*** Opening Record extracts ***

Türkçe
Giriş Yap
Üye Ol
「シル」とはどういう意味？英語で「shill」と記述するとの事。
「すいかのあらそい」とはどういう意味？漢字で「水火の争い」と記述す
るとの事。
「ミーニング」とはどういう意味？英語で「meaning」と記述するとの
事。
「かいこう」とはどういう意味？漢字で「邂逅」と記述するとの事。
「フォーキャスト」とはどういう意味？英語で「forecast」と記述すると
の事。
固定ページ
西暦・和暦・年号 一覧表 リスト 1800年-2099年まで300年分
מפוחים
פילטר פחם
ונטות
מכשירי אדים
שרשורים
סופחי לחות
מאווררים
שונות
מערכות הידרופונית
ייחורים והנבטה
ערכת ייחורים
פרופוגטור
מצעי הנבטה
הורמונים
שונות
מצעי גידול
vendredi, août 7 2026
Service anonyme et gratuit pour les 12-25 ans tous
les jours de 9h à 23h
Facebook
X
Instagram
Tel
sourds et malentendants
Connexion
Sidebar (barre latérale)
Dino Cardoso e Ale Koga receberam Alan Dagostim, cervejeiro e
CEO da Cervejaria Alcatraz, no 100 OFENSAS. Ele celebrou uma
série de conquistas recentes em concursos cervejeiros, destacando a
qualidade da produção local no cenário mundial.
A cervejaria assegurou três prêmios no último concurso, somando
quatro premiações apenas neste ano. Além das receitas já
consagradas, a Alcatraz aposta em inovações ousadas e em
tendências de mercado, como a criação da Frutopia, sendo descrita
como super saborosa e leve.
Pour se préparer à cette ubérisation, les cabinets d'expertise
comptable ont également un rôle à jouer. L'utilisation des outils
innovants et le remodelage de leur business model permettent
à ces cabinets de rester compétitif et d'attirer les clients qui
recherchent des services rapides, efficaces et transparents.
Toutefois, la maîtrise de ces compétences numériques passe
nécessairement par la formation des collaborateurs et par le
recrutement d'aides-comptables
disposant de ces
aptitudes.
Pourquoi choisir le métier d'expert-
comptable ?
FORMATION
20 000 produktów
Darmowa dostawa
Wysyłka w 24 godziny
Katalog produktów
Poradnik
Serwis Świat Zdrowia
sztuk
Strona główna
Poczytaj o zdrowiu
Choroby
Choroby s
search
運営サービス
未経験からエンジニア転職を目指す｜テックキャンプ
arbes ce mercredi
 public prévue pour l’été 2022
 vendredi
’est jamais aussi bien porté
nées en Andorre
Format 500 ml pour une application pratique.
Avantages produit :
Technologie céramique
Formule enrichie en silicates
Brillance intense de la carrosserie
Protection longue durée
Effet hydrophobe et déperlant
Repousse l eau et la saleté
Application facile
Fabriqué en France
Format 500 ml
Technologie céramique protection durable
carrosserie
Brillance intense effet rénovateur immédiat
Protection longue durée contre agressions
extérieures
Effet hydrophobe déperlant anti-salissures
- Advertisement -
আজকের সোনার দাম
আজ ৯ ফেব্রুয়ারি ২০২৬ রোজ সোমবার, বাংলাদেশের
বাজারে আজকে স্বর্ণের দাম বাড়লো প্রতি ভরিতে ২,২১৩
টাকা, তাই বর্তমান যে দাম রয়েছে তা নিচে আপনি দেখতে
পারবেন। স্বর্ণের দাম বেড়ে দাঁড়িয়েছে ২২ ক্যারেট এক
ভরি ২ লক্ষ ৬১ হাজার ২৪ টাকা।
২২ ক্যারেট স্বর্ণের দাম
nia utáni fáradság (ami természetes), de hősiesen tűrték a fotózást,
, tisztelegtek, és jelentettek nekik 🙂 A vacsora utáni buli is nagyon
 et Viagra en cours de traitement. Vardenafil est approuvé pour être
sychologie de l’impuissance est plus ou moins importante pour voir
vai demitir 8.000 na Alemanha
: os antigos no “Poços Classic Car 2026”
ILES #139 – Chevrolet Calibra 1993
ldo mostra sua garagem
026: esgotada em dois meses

*** Closing Record extracts ***

Exercise prompt:
All lines of the records above that carry the word "Brillance" should be listed.

Task output:
Brillance intense de la carrosserie
Brillance intense effet rénovateur immédiat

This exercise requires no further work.